Reports from Blue Wall seats and focus groups suggest voters have been turned off by the questions surrounding his personal wealth and family’s tax status.
Meanwhile, Ms Truss has been praised for taking a tough stance with the EU – bringing forward her Northern Ireland Protocol Bill before the summer recess – and buoyed by the Government’s fierce support for Ukraine.
Earlier this month, Mr Sunak revealed his plan was to “love bomb” the Tory membership by conducting an extensive tour of Conservative Party associations across the country
He told the Sunday Times: “I am probably the underdog in this thing […] but it does not feel like the polls when I’m out and about.”
That love-bombing appears to have had limited effect: Ms Truss’s 38-point lead at the start of August has only shrunk slightly as the race tightens.
The ex-Chancellor may have also suffered from his apparent hesitancy towards cutting taxes as the cost of living soars. He has proposed increasing the Government’s payments to households, with the largest amounts going to the most needy, while also cutting VAT on energy bills for a year.
Meanwhile, Ms Truss has not ruled out direct payments, but has pledged to cut the controversial National Insurance rise used to pay for increased NHS spending following the pandemic, as well as temporarily cutting green levies on energy firms.
Mr Sunak told the BBC that he wanted to “tell people what they needed to hear, not necessarily what they wanted to hear”, and that he would “rather lose fighting for the things I passionately believe are right for our country and are true to my values, than win on a false promise”.
But Tory members are sceptical about either candidates’ ability to win a general election – but put more faith in Ms Truss.

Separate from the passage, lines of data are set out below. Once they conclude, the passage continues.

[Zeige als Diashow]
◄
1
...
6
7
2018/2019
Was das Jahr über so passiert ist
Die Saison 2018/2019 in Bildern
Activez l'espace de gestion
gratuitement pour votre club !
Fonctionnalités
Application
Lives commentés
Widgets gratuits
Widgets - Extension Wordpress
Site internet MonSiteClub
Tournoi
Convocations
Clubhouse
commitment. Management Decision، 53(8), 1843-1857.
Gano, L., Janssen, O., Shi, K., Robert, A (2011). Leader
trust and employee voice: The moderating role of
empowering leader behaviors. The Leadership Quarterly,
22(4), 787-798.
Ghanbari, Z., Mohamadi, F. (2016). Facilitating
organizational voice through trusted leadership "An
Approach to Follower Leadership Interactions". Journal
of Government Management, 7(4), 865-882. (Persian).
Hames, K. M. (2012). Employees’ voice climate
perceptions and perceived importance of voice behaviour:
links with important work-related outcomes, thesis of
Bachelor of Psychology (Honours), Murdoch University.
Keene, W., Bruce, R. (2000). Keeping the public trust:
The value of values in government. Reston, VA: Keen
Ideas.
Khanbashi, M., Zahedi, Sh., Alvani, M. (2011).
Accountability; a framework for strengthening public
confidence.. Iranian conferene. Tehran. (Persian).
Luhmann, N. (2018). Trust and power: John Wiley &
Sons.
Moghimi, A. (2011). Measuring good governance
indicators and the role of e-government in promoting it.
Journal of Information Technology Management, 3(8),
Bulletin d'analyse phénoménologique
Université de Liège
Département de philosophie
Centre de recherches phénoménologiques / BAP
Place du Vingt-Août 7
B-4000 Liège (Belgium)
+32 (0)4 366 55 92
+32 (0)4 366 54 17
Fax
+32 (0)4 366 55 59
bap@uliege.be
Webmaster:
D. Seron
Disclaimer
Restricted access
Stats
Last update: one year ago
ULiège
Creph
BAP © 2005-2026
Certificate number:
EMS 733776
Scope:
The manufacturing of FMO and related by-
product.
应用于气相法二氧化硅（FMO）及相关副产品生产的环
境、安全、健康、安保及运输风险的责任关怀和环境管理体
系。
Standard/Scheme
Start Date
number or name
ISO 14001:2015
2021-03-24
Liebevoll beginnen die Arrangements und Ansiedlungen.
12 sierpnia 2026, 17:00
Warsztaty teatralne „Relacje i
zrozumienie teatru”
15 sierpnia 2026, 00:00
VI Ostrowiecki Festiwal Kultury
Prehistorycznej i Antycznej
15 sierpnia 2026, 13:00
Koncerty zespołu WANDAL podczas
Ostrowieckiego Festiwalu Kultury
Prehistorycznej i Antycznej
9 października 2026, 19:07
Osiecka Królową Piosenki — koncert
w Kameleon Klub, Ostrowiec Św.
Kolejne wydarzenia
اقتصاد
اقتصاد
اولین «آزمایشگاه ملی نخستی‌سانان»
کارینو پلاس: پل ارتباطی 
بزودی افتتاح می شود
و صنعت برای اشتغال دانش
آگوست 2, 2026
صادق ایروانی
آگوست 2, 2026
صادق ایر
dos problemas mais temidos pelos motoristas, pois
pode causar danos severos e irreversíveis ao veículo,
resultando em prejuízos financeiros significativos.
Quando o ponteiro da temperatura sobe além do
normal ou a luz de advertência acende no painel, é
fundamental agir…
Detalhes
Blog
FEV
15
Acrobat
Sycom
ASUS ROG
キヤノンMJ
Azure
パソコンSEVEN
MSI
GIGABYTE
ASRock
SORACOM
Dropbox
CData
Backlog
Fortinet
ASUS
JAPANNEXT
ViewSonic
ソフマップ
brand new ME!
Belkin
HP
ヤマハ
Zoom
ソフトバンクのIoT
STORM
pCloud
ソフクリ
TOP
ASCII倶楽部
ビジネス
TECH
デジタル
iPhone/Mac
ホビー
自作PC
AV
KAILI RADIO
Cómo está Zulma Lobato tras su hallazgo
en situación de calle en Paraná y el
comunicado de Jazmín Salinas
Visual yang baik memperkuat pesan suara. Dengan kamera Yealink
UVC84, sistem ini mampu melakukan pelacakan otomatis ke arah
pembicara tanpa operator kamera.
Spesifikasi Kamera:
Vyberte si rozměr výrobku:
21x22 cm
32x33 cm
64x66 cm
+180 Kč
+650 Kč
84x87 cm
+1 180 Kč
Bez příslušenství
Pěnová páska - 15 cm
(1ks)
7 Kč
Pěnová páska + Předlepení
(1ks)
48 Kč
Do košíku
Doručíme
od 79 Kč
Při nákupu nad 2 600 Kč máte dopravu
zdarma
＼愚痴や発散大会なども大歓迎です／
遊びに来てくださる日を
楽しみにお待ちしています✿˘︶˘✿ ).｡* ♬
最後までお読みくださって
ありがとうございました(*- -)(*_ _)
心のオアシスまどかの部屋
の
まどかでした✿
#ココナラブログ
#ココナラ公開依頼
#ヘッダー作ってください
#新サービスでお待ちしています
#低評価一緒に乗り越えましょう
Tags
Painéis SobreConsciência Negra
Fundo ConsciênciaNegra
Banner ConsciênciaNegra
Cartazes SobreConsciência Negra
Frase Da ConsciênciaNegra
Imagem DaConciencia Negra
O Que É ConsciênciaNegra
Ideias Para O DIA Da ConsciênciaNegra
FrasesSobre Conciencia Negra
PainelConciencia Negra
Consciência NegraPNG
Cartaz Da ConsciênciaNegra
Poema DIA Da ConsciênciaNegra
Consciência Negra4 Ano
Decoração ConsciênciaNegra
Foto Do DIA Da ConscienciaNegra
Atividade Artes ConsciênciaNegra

The poll, commissioned by Sky News and conducted between August 12 and 17, found that 40 percent believed having Ms Truss as PM would result in a hung parliament, with Mr Sunak facing worse odds.
Instead, Tory members still prefer Mr Johnson and would rather he remain in his job. A majority of 55 percent said Tory MPs were wrong to force his resignation, to 40 percent who believed they had done the right thing.
If the current Prime Minister were in the race to become the next, he would likely win the race, the poll revealed.
In a three-horse race with Mr Johnson, 46 percent would return him to party leader, compared to just 24 and 23 percent for Ms Truss and Mr Sunak respectively.
Meanwhile, an overwhelming majority believe Mr Johnson could beat Sir Keir Starmer, the Labour leader, in a general election. In 2019, on the back of Brexit, he won an 80-seat majority – the best election result since Margaret Thatcher swept to power forty years prior.
As of yesterday (Wednesday), YouGov estimates that 57 percent of Tory voters have already sent off their ballot papers, with 38 percent still intending to.
Of those yet to vote, 44 percent are leaning towards Ms Truss, while 29 percent say they will choose Mr Sunak.
The poll also found that nearly two thirds of Tory members support a windfall tax on energy companies – which have reported massive profits in recent months as wholesale prices skyrocketed due to the war in Ukraine.
However, this is something Ms Truss – a former Shell employee – has so far ruled out.